Dataset excerpts
[Start of section]

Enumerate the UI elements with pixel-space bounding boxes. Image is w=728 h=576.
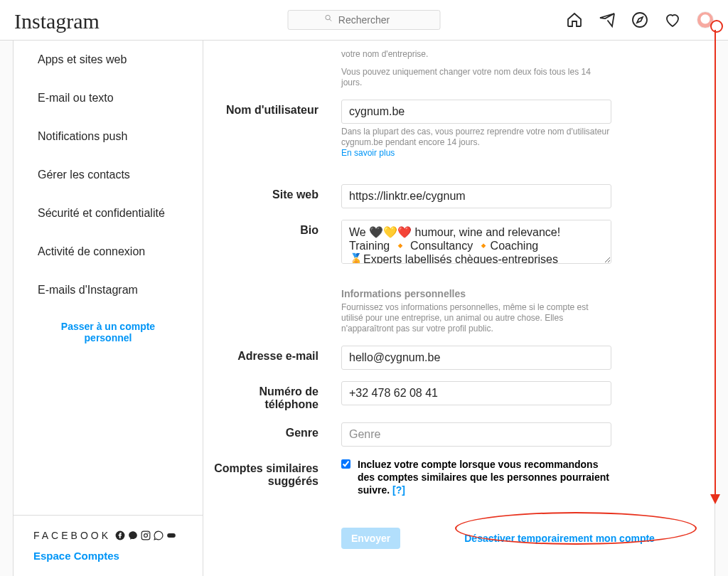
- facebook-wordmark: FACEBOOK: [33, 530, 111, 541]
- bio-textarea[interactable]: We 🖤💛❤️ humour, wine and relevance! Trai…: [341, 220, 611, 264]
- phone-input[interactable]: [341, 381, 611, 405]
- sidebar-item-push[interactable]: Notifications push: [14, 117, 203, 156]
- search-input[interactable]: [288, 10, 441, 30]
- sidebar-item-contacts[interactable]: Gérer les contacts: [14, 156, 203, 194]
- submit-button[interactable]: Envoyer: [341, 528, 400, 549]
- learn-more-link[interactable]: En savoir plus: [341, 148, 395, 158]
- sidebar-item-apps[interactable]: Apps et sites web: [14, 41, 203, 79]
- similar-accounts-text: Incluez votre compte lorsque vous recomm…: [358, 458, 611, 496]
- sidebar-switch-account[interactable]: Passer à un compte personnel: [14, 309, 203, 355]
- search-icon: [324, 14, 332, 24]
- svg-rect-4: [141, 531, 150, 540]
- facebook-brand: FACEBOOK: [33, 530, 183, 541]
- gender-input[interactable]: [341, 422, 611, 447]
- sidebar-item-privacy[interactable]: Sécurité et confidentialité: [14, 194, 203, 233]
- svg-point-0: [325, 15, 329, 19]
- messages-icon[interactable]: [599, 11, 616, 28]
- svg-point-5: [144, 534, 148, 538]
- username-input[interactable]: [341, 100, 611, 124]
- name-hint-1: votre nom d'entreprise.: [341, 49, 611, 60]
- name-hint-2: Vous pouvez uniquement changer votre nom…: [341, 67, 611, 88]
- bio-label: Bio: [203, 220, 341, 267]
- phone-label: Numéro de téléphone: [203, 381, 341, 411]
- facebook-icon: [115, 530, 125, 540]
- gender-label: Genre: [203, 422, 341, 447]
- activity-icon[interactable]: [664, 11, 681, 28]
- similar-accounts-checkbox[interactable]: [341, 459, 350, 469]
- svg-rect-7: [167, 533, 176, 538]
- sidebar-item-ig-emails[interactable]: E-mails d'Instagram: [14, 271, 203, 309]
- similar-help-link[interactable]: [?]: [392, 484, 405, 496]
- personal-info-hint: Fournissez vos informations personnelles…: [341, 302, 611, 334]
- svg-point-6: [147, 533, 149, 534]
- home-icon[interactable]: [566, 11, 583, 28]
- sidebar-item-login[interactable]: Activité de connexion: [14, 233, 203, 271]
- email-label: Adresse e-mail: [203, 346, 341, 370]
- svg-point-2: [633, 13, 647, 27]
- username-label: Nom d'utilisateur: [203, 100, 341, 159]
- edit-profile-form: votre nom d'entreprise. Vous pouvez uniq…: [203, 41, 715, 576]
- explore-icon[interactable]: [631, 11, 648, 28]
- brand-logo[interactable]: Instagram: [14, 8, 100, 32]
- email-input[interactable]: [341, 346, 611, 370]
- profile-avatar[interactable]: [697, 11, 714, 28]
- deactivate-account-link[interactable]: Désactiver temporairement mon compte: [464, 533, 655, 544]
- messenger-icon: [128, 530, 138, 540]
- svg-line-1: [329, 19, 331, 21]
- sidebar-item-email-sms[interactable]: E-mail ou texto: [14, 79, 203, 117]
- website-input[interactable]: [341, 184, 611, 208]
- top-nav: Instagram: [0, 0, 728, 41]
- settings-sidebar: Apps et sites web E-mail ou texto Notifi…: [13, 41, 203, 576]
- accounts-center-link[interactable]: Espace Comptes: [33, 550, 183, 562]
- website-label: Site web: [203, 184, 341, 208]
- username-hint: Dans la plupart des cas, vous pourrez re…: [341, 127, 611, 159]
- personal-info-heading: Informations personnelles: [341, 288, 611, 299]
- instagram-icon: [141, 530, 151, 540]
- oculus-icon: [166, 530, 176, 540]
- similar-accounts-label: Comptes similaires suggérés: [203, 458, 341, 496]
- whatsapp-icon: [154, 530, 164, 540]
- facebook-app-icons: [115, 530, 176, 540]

[End of section]

| WHAT THE TASK ASKS |
Reproduce every line in the records above that contains the word "info".

| FINISHED TASK |
- personal-info-hint: Fournissez vos informations personnelles…: [341, 302, 611, 334]
- personal-info-heading: Informations personnelles: [341, 288, 611, 299]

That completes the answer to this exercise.